Was für ein Winterwetter, das uns aktuell in den Bergen und darüber hinaus fest im Griff hat! In den letzten Tagen gab es kräftigen Neuschnee, was zu glatten Fahrbahnen und etlichen Problemen auf den Straßen geführt hat. Die Rettungskräfte mussten in der Nacht mehrfach ausrücken, weil umgestürzte Bäume und blockierte Fahrbahnen die Lage für Pkw und Lkw äußerst kompliziert machten. Wie Radio Oberland berichtet, blieb so mancher Lkw liegen und Autos rutschten von den Straßen. Ein wahrhaftiges Winterchaos, das in den kommenden Stunden wohl noch anhalten wird.
Meteorologen haben bis heute Mittag keine Entwarnung gegeben, im Gegenteil: weiterer Neuschnee wird erwartet! Die Sicht ist eingeschränkt, und es könnten sogar Straßensperrungen erforderlich werden. Auch die Bahnen stehen nicht unberührt da: Auf der Strecke Garmisch-Partenkirchen – Mittenwald sorgt ein Baum auf der Oberleitung für Probleme, weshalb hier vorerst keine Züge fahren.

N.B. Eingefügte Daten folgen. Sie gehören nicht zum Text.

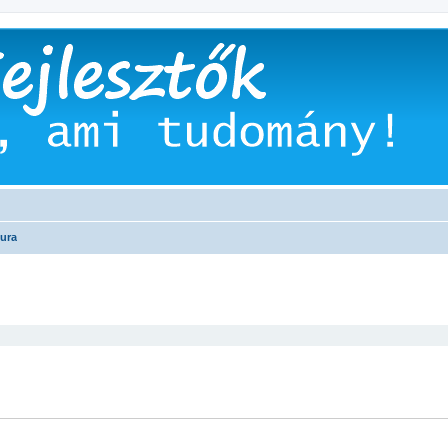
ura
 keresés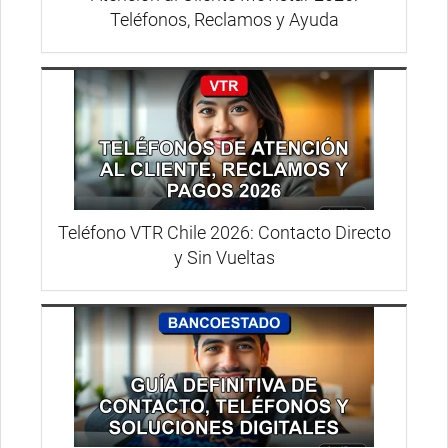
Teléfonos, Reclamos y Ayuda
Teléfono VTR Chile 2026: Contacto Directo
y Sin Vueltas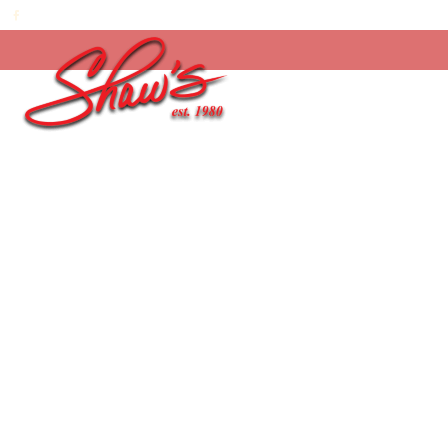
Inicio
/
Temporada
/
Easter 2026
/
Hopping Eas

Zudem ist die Strecke Tutzing-Seeshaupt gesperrt. Züge zwischen Murnau und Oberammergau verkehren nur im 2-Stunden-Takt.
Lawinengefahr hoch im Kurs
Das Wetter hat nicht nur für Schwierigkeiten im Straßenverkehr gesorgt, sondern birgt auch Gefahren für Wintersportler. Experten warnen eindringlich vor Aufenthalten abseits der gesicherten Pisten, denn die Lawinensituation hat sich weiter verschärft. Laut den aktuellen Warnstufen gibt es in den Werdenfelser Alpen bereits die vierte Warnstufe – das bedeutet „große Gefahr“. In den Ammergauer Alpen befindet sich die Warnstufe bei drei, was ebenfalls als erhebliches Risiko einzustufen ist.

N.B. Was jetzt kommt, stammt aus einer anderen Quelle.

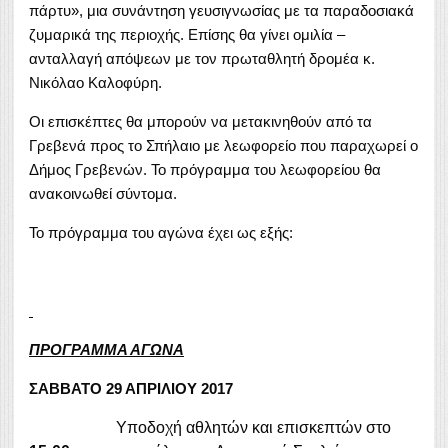
πάρτυ», μια συνάντηση γευσιγνωσίας με τα παραδοσιακά
ζυμαρικά της περιοχής. Επίσης θα γίνει ομιλία –
ανταλλαγή απόψεων με τον πρωταθλητή δρομέα κ.
Νικόλαο Καλοφύρη.
Οι επισκέπτες θα μπορούν να μετακινηθούν από τα
Γρεβενά προς το Σπήλαιο με λεωφορείο που παραχωρεί ο
Δήμος Γρεβενών. Το πρόγραμμα του λεωφορείου θα
ανακοινωθεί σύντομα.
Το πρόγραμμα του αγώνα έχει ως εξής:
ΠΡΟΓΡΑΜΜΑ ΑΓΩΝΑ
ΣΑΒΒΑΤΟ 29 ΑΠΡΙΛΙΟΥ 2017
Υποδοχή αθλητών και επισκεπτών στο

Wie auch die ADAC feststellt, stellt die aktuelle Wetterlage auch in anderen Regionen Deutschlands eine Herausforderung dar. Die Vorhersagen kündigen bis zu fünf Zentimeter Neuschnee an, in besonders betroffenen Gebieten sogar bis zu 20 Zentimeter. In den Bayerischen Alpen müssen sich Skifahrer sogar auf bis zu 30 Zentimeter in der Höhe, vereinzelt sind sogar 40 Zentimeter möglich. Solche Bedingungen schaffen bekanntlich ein erhöhtes Risiko für Lawinen.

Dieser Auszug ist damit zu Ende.